In a statement, Health Canada said products containing diphenhydramine meet the requirements and regulations of the Food and Drugs Act. It says it is assessing the allergists’ recent statement “to determine if further risk mitigation measures for diphenhydramine-containing products are required.”
The agency says that it continues to monitor scientific and medical information as it evolves and would take action if this information required a change to “the regulatory status of products containing diphenhydramine.”
Currently, Benadryl is approved for sale without a prescription in locations where a pharmacist is present. This means that it can be sold in pharmacies and certain grocery stores, but not in convenience stores or gas stations.
Nardine Nakhla, a pharmacist who teaches at the University of Waterloo in Ontario, says moving all the diphenhydramine-containing drugs behind the counter is “unrealistic due to the sheer number of products that contain these problematic ingredients.”
Nakhla says there are also many other drugs, besides diphenhydramine, that have similar risk profiles and are available on pharmacy shelves.
Power agrees that the issue of which drugs belong behind the counter “becomes a bigger question as you start looking (at it).”
Health Canada determines whether a drug should be prescription or non-prescription and outlines the reasons for its use, acceptable dosing, and labelling requirements. But the National Association of Pharmacy Regulatory Authorities (NAPRA) and provincial regulatory bodies decide where non-prescription medicines can be sold.
In a statement, NAPRA said there is a process to request a change in how it can be sold, but “to date, NAPRA has not received a request regarding diphenhydramine.” And, without a request, there is typically no review. Such a request would typically come from the industry, but Health Canada, an advocacy group, or any consumer can make one.
Power says it is “very rare” for more restrictions to be placed on an existing over-the-counter medication. “It is much more common to have restrictions loosened.”
Dr. Joel Lexchin, an emergency physician and pharmaceutical policy researcher in Toronto, says Health Canada “has traditionally, historically, had a pretty laissez-faire attitude towards (over-the-counter) medications.”
In Canada, Benadryl has dosing instructions for all ages of children, including for children under the age of two. In the United States, Benadryl dosing guidelines say “do not use” for children under two and “do not use unless directed by a doctor” for children aged two to five.
And in many countries outside of North America, Benadryl does not even contain diphenhydramine. The drug’s U.K. maker, Johnson & Johnson, confirmed that the product there, for instance, contains cetirizine, one of the newer and safer antihistamines.
Health Canada’s own guidance document on product labelling recommends that diphenhydramine-containing products marketed for sleep should carry a warning of “do not give to children less than 12 years of age,” but there is no such recommendation for the same medication when marketed for cough or allergies.
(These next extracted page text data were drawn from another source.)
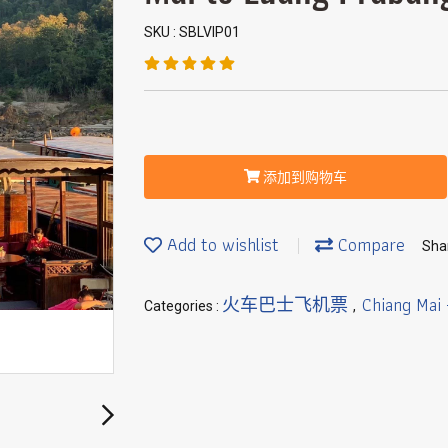
SKU : SBLVIP01
添加到购物车
Add to wishlist
Compare
Sha
火车巴士飞机票
Chiang Mai
Categories :
,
It says that although diphenhydramine can cause sleep, it can also cause excitability, and that it can mask other symptoms.
Lexchin says that is not surprising. “It may be more effective for one thing than the other, but it’s certainly no safer for one thing than the other.”
Despite their dispute over where in the pharmacy those Benadryl-like drugs belong, one thing that the allergists and pharmacists agree on is the need for education.
Whether or not diphenhydramine-containing drugs remain over-the-counter or become behind-the-counter access only, Power says the goal to improve safety could be achieved through a “concerted education campaign.” He says consumers and health professionals need to understand the benefits, risks, and alternatives to these medications.
— Dr. Michelle Ward is a pediatrician at the Children’s Hospital of Eastern Ontario and associate professor at the University of Ottawa. She is currently a fellow in global journalism at the Dalla Lana School of Public Health at the University of Toronto.